JBRA Assist. Reprod. 2025;29(Suppl 1):36-36
POSTER PRESENTATION

doi: 10.5935/1518-0557.20250090

P-022. Towards Innovative Male Infertility Diagnosis and Treatment: Decoding Protein Interactions and Genetic Variants

Ania A. Manjon1, Sergio A. Garay2, Anahí Juarez2, Mónica H. Vazquez-Levin1

1Instituto de Biología y Medicina Experimental (IBYME; CONICET) (Buenos Aires, Argentina)
2Facultad de Bioquímica y Ciencias Biológicas, Universidad Nacional del Litoral (Santa Fe, Argentina)
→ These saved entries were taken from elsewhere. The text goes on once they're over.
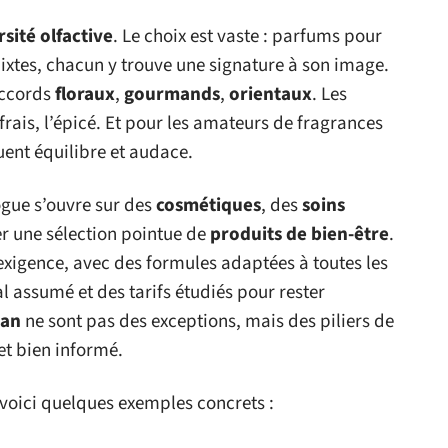
rsité olfactive
. Le choix est vaste : parfums pour
tes, chacun y trouve une signature à son image.
accords
floraux
,
gourmands
,
orientaux
. Les
 frais, l’épicé. Et pour les amateurs de fragrances
ent équilibre et audace.
ogue s’ouvre sur des
cosmétiques
, des
soins
er une sélection pointue de
produits de bien-être
.
igence, avec des formules adaptées à toutes les
assumé et des tarifs étudiés pour rester
gan
ne sont pas des exceptions, mais des piliers de
et bien informé.
 voici quelques exemples concrets :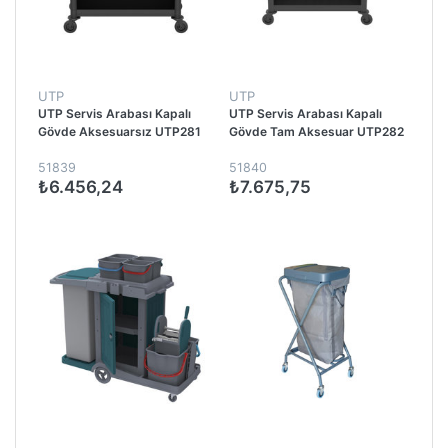
UTP
UTP
UTP Servis Arabası Kapalı
UTP Servis Arabası Kapalı
Gövde Aksesuarsız UTP281
Gövde Tam Aksesuar UTP282
51839
51840
₺6.456,24
₺7.675,75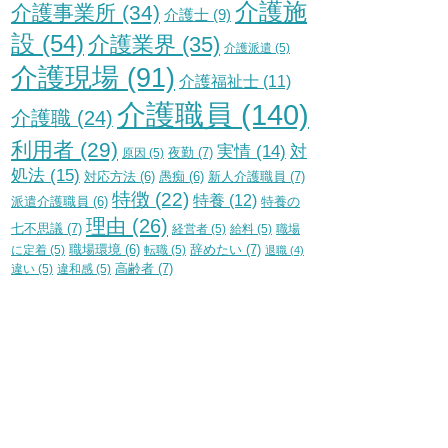
介護施
介護事業所
(34)
介護士
(9)
設
(54)
介護業界
(35)
介護派遣
(5)
介護現場
(91)
介護福祉士
(11)
介護職員
(140)
介護職
(24)
利用者
(29)
実情
(14)
対
夜勤
(7)
原因
(5)
処法
(15)
新人介護職員
(7)
対応方法
(6)
愚痴
(6)
特徴
(22)
特養
(12)
特養の
派遣介護職員
(6)
理由
(26)
七不思議
(7)
経営者
(5)
給料
(5)
職場
辞めたい
(7)
に定着
(5)
職場環境
(6)
転職
(5)
退職
(4)
高齢者
(7)
違い
(5)
違和感
(5)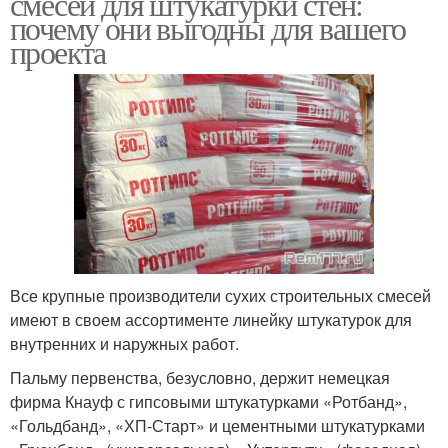
смесей для штукатурки стен:
почему они выгодны для вашего
проекта
Все крупные производители сухих строительных смесей
имеют в своем ассортименте линейку штукатурок для
внутренних и наружных работ.
Пальму первенства, безусловно, держит немецкая
фирма Кнауф с гипсовыми штукатурками «Ротбанд»,
«Гольдбанд», «ХП-Старт» и цементными штукатурками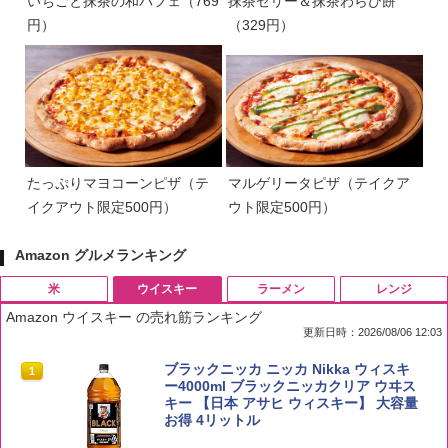
いちごと抹茶の和パフェ（769
抹茶ゼリー＆抹茶わらび餅
円）
（329円）
たっぷりマヨコーンピザ（テ
マルゲリータピザ（テイクア
イクアウト限定500円）
ウト限定500円）
Amazon グルメランキング
米
ウイスキー
ラーメン
レンジ
Amazon ウイスキー の売れ筋ランキング
更新日時：2026/08/06 12:03
by Amazon 国産ブレンド米 精米 5kg
ブラックニッカ ニッカ Nikka ウィスキ
1
1
ー4000ml ブラックニッカクリア ウヰス
キー 【日本 アサヒ ウィスキー】 大容量
￥2,650
お得 4リットル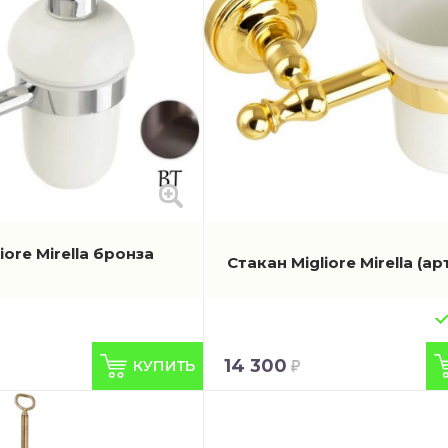
iore Mirella бронза
Стакан Migliore Mirella
(ар
14 300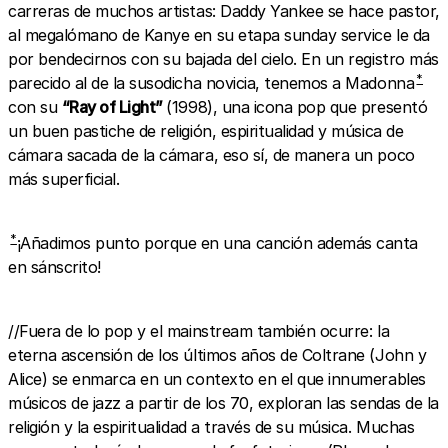
carreras de muchos artistas: Daddy Yankee se hace pastor,
al megalómano de Kanye en su etapa sunday service le da
por bendecirnos con su bajada del cielo. En un registro más
*
parecido al de la susodicha novicia, tenemos a Madonna
con su
“Ray of Light”
(1998), una icona pop que presentó
un buen pastiche de religión, espiritualidad y música de
cámara sacada de la cámara, eso sí, de manera un poco
más superficial.
*
¡Añadimos punto porque en una canción además canta
en sánscrito!
//Fuera de lo pop y el mainstream también ocurre: la
eterna ascensión de los últimos años de Coltrane (John y
Alice) se enmarca en un contexto en el que innumerables
músicos de jazz a partir de los 70, exploran las sendas de la
religión y la espiritualidad a través de su música. Muchas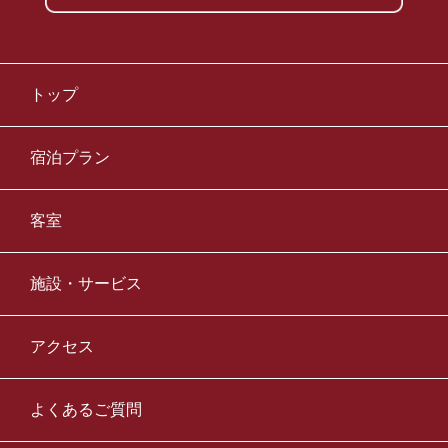
トップ
宿泊プラン
客室
施設・サービス
アクセス
よくあるご質問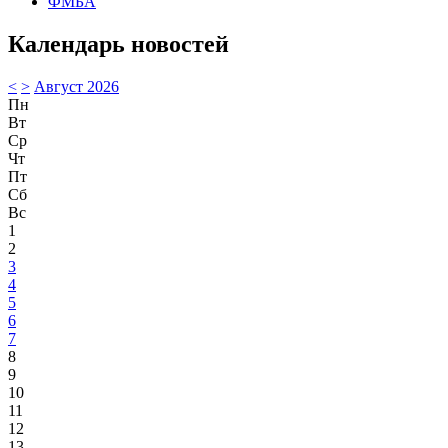
ФМБА
Календарь новостей
<
>
Август 2026
Пн
Вт
Ср
Чт
Пт
Сб
Вс
1
2
3
4
5
6
7
8
9
10
11
12
13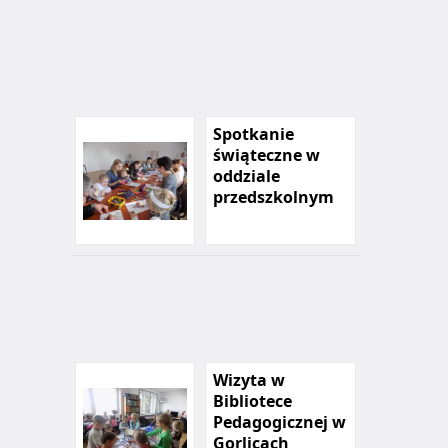
Spotkanie
świąteczne w
oddziale
przedszkolnym
Wizyta w
Bibliotece
Pedagogicznej w
Gorlicach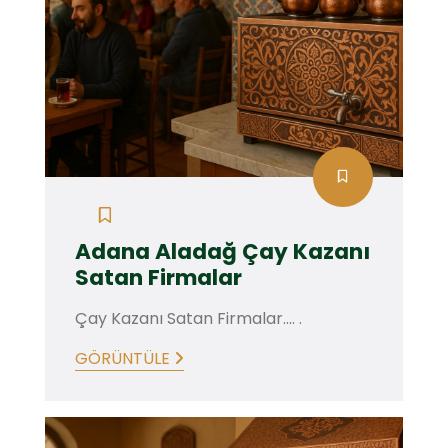
Adana Aladağ Çay Kazanı
Satan Firmalar
Çay Kazanı Satan Firmalar.... .
GÖRÜNTÜLE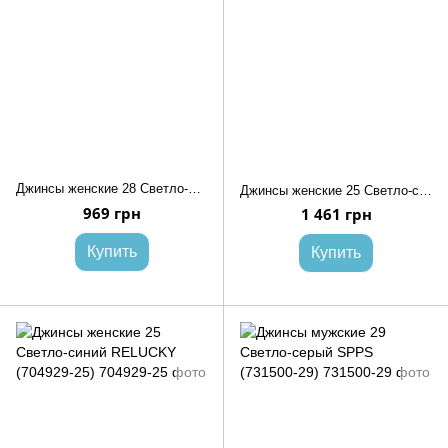
Джинсы женские 28 Светло-синий RELUCKY (704940-28)
Джинсы женские 25 Светло-синий REAL FOCUS (720451-25)
969 грн
1 461 грн
Купить
Купить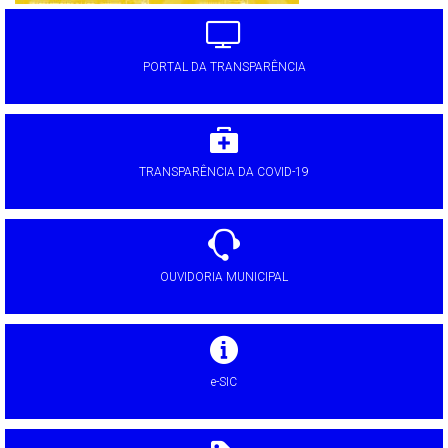
PORTAL DA TRANSPARÊNCIA
TRANSPARÊNCIA DA COVID-19
OUVIDORIA MUNICIPAL
e-SIC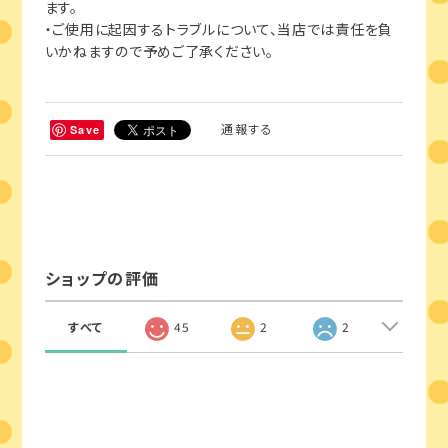
ます。
・ご使用に起因するトラブルについて、当店では責任を負
いかねますので予めご了承ください。
通報する
Save
ショップの評価
すべて
45
2
2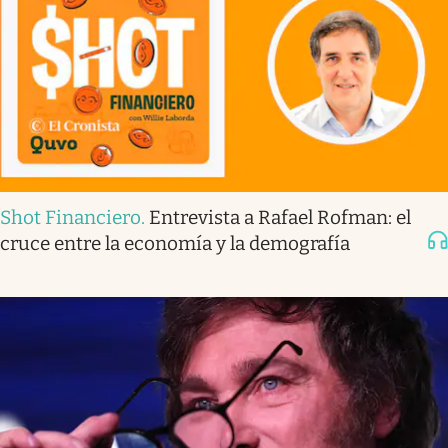
Shot Financiero
.
Entrevista a Rafael Rofman: el
cruce entre la economía y la demografía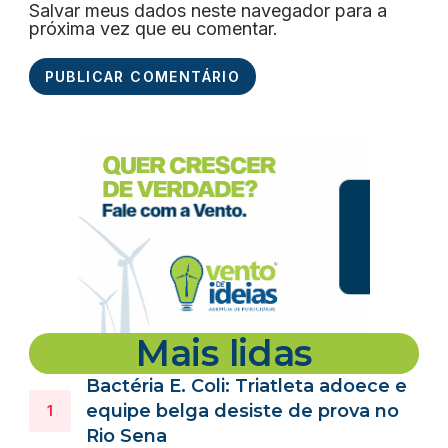
Salvar meus dados neste navegador para a
próxima vez que eu comentar.
Mais lidas
Bactéria E. Coli: Triatleta adoece e
equipe belga desiste de prova no
Rio Sena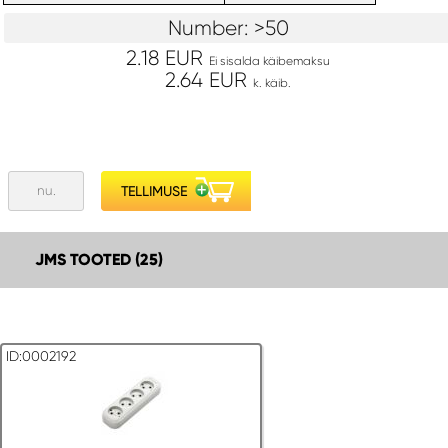
Number: >50
2.18 EUR
Ei sisalda käibemaksu
2.64 EUR
k. käib.
JMS TOOTED (25)
ID:0002192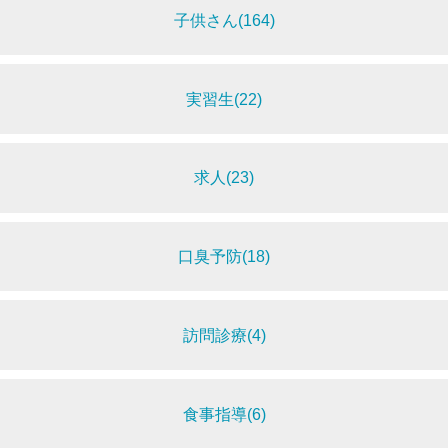
子供さん(164)
実習生(22)
求人(23)
口臭予防(18)
訪問診療(4)
食事指導(6)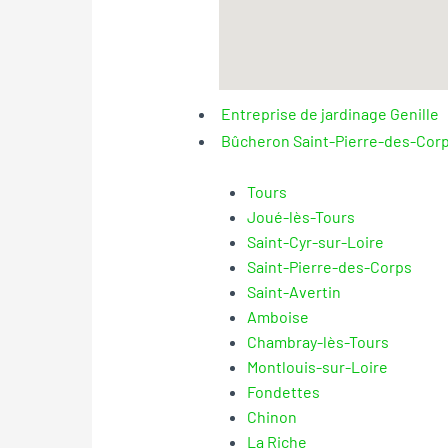
Entreprise de jardinage Genille
Bûcheron Saint-Pierre-des-Cor
Tours
Joué-lès-Tours
Saint-Cyr-sur-Loire
Saint-Pierre-des-Corps
Saint-Avertin
Amboise
Chambray-lès-Tours
Montlouis-sur-Loire
Fondettes
Chinon
La Riche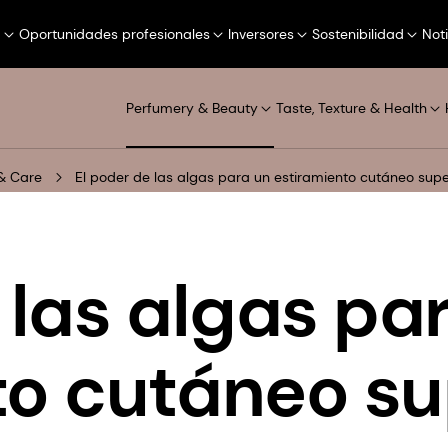
a
Oportunidades profesionales
Inversores
Sostenibilidad
Not
Perfumery & Beauty
Taste, Texture & Health
& Care
El poder de las algas para un estiramiento cutáneo supe
 las algas pa
to cutáneo su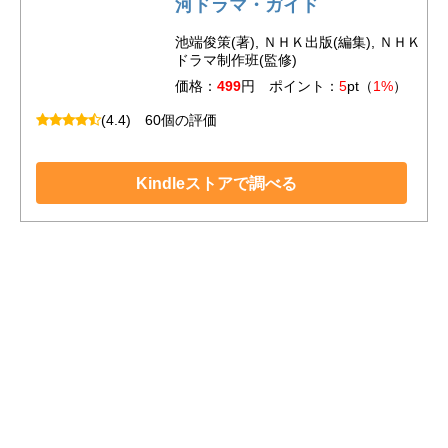
河ドラマ・ガイド
池端俊策(著), ＮＨＫ出版(編集), ＮＨＫ
ドラマ制作班(監修)
価格：
499
円 ポイント：
5
pt（
1%
）
(4.4)
60個の評価
Kindleストアで調べる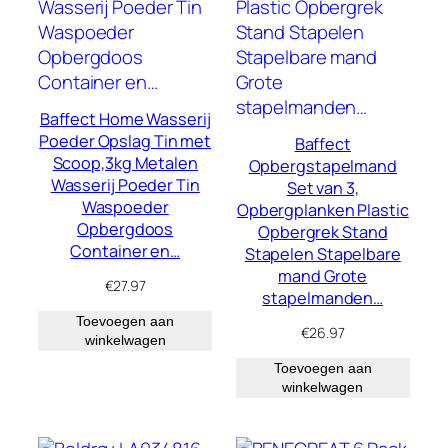
Baffect Home Wasserij
Poeder Opslag Tin met
Baffect
Scoop,3kg Metalen
Opbergstapelmand
Wasserij Poeder Tin
Set van 3,
Waspoeder
Opbergplanken Plastic
Opbergdoos
Opbergrek Stand
Container en…
Stapelen Stapelbare
mand Grote
€
27.97
stapelmanden…
Toevoegen aan
€
26.97
winkelwagen
Toevoegen aan
winkelwagen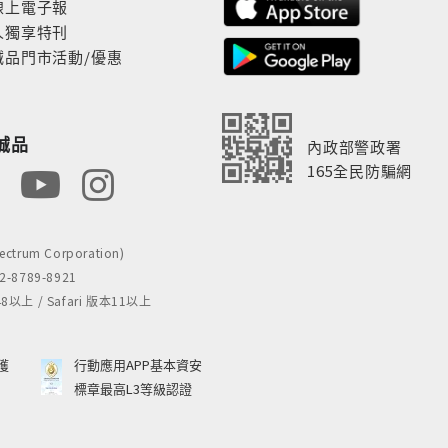
線上電子報
人獨享特刊
誠品門市活動/優惠
誠品
內政部警政署
165全民防騙網
rum Corporation)
8789-8921
 / Safari 版本11以上
獲
行動應用APP基本資安
標章最高L3等級認證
Objective: Preventing fertilization failure requires a better understanding of sperm-egg interactions and predictive testing. Fertilization involves binding and fusion of the spermatozoon and the oocyte. Using biochemical and cell biology approaches, IZUMO1 was identified as the first sperm protein essential for fertilization. Its receptor, oocyte’s JUNO/IZUMO1R, was later found essential for gamete interaction. Their significance in this event led to further molecular characterization and identification of amino acids involved in the IZUMO1-JUNO binding: amino acids Trp148, His157 and Arg160 in IZUMO, and Lys81 and Trp62 in JUNO. In addition, Trp88 and Trp113 were found needed for IZUMO fusion. In recent years, other proteins present in both sperm and oocytes have been found to play a role in gamete interactions, thus increasing the process complexity. Our laboratory identified IZUMO4, another IZUMO family member, involvement in sperm-oocyte binding/fusion. A deep and thorough molecular and genomic characterization of these genes using bioinformatics and computational biology groundbreaking tools will provide essential knowledge to identify key players and better understand sperm-oocyte recognition. Moreover, they will lead to improved infertility diagnosis and treatment with cutting-edge innovative and precise molecular approaches. General
Objective: To explore innovative molecular approaches to further characterize fertilization-related events and provide novel approaches for future infertility diagnosis. Specific
Objectives: To evaluate 1) IZUMO1 and IZUMO4 RNA expression in healthy and pathological samples; 2) To model IZUMO-JUNO protein interaction and assess the amino acids involved, and 3) To explore and identify protein functional hotspots (amino acids predicted crucial for protein function) and genetic variants (changes in DNA sequence).
Methods: Bioinformatics and computational biology tools were used, including the Human Protein Atlas (HPA) and Gene Expression Omnibus (GEO), AlphaFold2, gnomAD, and AlphaMissense.
Results: RNA expression analysis in tissues and sperm: Both IZUMO1 and IZUMO4 RNAs expression was found enriched in the testis (nTPM = 18.4 and nTPM = 430.8, respectively) in meiotic and postmeiotic germ cells (HPA database). IZUMO4 but not IZUMO1 RNAs were less abundant in patients with teratozoospermia compared to normozoospermic individuals (GEO; GSE6969, Mann-Whitney test, p<0.0001). Protein interaction modeling: IZUMO4-JUNO interaction was analyzed using AlphaFold2 modeling, resulting in a reliable model (ranking confidence=0,67, pTM=0,73, ipTM=0,65). Amino acids relevant for their interaction were identified. The IZUMO1-JUNO interaction model was re-assessed considering IZUMO4 participation.Protein functional amino acids: AlphaMissense was used to identify functional hotspots in IZUMO1 and IZUMO4, by calculating the average pathogenicity score for each residue, considering all possible substitutions with high confidence. For IZUMO1, Trp148 and Trp113, previously shown to be critical for JUNO binding and fusion, respectively, along with 31 other amino acids were identified as hotspots. For IZUMO4, 11 amino acids were identified as functional hotspots.Genetic variation and hotspots: Heterozygous carriers of missense variants affecting key amino acids were identified in both genes. IZUMO1: gnomAD metrics revealed low tolerance to missense mutations. Carriers for variants affecting Trp88 (essential for fusion), Trp148, His157 and Arg160 (essential for binding) were found. Carriers of variants affecting 22 out of 33 functional hotspots were identified (including Trp148). IZUMO4: carriers of variants affecting amino acids involved in interaction with JUNO were identified, as well as carriers of variants in 10 of the 11 functional hotspots.
Conclusion: Bioinformatics and computational biology tools here presented have enhanced our understanding on essential proteins in successful fertilization. Alongside RNA expression and protein modeling, genetic analysis has identified heterozygous carriers of pathogenic variants in the general population, underscoring the importance of genetic studies as part of infertility diagnostics. These findings will help redefine the molecular diagnosis of male infertility, reduce the risk of fertilization failure, and guide effective therapeutic strategies in the evolving field of medically assisted reproduction.